EXERCISE PROMPT:
Please repeat exactly the line containing "Garanciális feltételek (65, 542)" and each line after it in the records below, through the last.

※

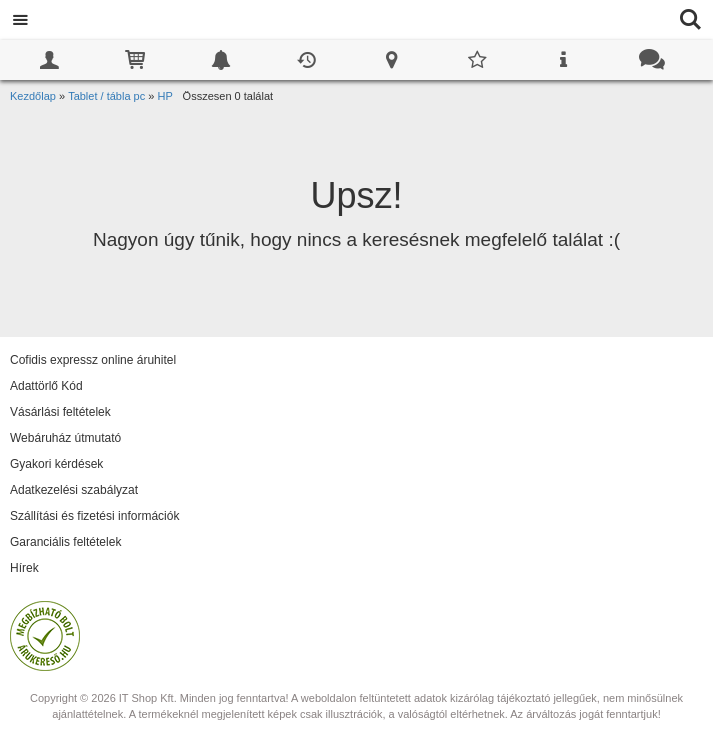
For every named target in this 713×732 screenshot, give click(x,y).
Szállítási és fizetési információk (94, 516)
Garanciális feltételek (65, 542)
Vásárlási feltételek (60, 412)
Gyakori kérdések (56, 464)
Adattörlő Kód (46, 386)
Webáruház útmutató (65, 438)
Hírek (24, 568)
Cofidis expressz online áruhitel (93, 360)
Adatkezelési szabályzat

※

RESULT BELOW:
Garanciális feltételek (65, 542)
Vásárlási feltételek (60, 412)
Gyakori kérdések (56, 464)
Adattörlő Kód (46, 386)
Webáruház útmutató (65, 438)
Hírek (24, 568)
Cofidis expressz online áruhitel (93, 360)
Adatkezelési szabályzat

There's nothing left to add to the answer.